In her letter to Ombudsman Conchita Carpio-Morales, Dumpit said they have found sufficient cause for the Ombudsman to investigate MPD Station 1 commander Superintendent Robert Domingo and other personnel assigned at the station for violation of various laws.

“The CHR special team discovered the presence of 12 detainees, three of whom were women. The closet-sized cell, which is approximately one by five meters, is dark with no light and windows, and has one ceiling fan and only one male urinal, which forced the detainees to defecate in plastic bags,” read the letter.

“The detainees were discovered to have slept in sitting position for lack of space and with no provision of beds, and that some had not eaten for days. Some detainees have also alleged that they were beaten and electrocuted,” it added.

Dumpit noted that the names of the 12 detainees were not in the station logbook. They also alleged that the police were trying to extort money from them in exchange for their release.

Among the violations cited by the CHR include grave threats, arbitrary detention, grave coercion, robbery/extortion and several provisions of the Anti-Torture Law, which explicitly prohibits the existence of secret detention cells.

The CHR also urged the Morales to investigate Domingo and the other unnamed police officers for possible administrative sanctions.
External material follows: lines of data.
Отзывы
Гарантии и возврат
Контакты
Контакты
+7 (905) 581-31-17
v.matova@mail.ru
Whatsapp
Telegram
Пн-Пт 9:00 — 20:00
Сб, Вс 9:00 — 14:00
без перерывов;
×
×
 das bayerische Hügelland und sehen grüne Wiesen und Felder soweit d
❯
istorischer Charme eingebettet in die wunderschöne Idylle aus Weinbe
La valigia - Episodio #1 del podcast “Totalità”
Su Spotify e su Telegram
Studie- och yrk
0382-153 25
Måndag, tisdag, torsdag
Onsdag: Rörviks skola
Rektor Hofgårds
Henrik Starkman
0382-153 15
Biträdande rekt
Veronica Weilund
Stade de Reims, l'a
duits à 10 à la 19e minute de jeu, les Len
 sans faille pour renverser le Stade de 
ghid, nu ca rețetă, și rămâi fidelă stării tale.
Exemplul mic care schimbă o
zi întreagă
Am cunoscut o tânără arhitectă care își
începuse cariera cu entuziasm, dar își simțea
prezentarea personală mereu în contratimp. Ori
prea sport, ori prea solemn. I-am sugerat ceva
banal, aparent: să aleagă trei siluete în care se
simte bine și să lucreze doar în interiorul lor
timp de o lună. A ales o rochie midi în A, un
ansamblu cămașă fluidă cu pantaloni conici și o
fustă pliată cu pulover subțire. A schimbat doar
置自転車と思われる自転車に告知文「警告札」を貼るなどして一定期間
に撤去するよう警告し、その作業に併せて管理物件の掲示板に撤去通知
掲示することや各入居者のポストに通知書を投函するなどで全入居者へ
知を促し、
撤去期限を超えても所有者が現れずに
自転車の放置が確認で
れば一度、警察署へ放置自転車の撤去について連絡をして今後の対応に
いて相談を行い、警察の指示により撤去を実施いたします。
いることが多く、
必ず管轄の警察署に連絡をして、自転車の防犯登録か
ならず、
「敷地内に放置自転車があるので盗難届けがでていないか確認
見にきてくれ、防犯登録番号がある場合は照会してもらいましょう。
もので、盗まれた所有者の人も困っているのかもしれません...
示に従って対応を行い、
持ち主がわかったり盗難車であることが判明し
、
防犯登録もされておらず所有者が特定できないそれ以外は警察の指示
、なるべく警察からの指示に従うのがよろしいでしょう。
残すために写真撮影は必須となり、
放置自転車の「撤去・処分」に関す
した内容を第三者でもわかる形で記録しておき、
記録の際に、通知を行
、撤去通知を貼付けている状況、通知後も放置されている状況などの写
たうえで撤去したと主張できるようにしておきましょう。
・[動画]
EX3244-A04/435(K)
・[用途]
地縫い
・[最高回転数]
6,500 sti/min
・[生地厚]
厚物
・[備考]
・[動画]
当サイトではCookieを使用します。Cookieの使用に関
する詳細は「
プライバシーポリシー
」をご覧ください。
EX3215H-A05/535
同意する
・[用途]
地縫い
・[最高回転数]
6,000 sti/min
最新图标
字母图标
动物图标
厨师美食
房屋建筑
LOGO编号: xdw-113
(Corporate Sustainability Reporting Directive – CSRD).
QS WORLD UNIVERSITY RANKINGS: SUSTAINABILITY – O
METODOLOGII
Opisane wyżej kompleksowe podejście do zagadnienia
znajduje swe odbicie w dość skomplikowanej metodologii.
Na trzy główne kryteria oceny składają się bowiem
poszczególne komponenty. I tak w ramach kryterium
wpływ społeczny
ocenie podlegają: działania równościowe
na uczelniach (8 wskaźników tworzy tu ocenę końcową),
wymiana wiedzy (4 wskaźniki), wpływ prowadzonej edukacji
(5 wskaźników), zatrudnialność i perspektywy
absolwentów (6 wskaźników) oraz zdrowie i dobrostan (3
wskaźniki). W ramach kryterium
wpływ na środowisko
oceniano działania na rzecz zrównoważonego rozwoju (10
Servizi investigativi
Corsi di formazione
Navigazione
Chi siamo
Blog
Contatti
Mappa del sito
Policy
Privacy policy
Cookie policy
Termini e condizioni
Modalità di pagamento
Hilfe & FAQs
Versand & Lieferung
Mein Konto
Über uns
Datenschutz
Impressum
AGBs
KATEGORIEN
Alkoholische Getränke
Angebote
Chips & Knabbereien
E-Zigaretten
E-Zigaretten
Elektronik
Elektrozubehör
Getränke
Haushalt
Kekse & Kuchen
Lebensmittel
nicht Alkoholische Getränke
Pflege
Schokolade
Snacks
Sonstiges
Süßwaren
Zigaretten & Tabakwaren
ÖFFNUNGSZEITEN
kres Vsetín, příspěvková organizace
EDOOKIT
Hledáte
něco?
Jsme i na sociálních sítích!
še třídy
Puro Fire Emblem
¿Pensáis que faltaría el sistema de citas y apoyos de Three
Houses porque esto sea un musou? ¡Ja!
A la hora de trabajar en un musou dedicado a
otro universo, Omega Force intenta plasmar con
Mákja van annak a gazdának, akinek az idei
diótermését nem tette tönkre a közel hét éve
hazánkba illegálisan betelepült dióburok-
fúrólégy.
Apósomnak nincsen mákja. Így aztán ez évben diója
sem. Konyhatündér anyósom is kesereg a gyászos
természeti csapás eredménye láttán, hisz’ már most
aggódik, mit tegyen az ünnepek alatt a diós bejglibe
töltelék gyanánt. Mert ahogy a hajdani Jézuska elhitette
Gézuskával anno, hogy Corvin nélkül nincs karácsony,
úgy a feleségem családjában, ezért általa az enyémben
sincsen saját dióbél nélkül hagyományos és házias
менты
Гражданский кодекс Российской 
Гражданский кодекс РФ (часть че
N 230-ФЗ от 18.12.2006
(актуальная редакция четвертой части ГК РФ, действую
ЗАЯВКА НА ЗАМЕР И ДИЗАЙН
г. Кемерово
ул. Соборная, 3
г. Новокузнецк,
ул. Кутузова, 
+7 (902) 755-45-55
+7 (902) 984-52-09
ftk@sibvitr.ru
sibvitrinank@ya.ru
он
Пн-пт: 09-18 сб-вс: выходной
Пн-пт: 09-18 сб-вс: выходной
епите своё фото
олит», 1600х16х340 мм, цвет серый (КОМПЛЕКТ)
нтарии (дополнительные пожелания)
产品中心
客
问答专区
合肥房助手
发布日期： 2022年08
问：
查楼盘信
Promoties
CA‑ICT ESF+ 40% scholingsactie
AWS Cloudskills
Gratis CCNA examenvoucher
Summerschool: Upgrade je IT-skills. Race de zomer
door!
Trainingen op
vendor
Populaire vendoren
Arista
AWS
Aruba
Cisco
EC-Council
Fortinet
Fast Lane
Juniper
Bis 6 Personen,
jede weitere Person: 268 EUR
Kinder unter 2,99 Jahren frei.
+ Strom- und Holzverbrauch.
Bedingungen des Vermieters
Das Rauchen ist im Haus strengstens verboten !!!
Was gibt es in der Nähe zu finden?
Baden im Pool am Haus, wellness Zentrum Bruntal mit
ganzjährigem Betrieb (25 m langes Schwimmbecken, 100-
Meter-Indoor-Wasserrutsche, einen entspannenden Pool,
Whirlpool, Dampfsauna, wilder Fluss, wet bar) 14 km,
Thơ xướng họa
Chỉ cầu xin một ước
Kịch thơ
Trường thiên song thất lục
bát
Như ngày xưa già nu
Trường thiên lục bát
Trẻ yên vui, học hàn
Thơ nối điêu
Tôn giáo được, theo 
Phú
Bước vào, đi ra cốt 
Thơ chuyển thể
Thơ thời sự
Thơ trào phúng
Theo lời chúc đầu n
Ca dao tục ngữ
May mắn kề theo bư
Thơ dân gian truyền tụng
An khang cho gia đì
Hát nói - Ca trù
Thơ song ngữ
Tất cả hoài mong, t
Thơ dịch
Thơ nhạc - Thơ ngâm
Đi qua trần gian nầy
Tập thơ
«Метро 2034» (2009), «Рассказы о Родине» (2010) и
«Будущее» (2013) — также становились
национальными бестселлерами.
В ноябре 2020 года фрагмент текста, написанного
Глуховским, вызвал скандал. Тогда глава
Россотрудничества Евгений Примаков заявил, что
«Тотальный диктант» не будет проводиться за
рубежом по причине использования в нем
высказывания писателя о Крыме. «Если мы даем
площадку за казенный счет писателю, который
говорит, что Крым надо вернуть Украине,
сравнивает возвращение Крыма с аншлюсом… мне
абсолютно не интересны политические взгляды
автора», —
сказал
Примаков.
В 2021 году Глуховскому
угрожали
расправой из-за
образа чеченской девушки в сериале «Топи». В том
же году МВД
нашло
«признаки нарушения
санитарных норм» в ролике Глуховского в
Dumpit said they will leave it up to the Ombudsman to come up with appropriate action and investigation over the matter.

She maintained, however, that their evidence is strong to warrant the filing of charges against the police officers.

The CHR official said they will study the possible filing of a supplemental complaint against MPD chief Senior Superintendent Joel Coronel under the principle of command responsibility.

“We will be continuing our own investigations on the matter and cooperate with the Office of the Ombudsman for the speedy resolution of this case,” she added.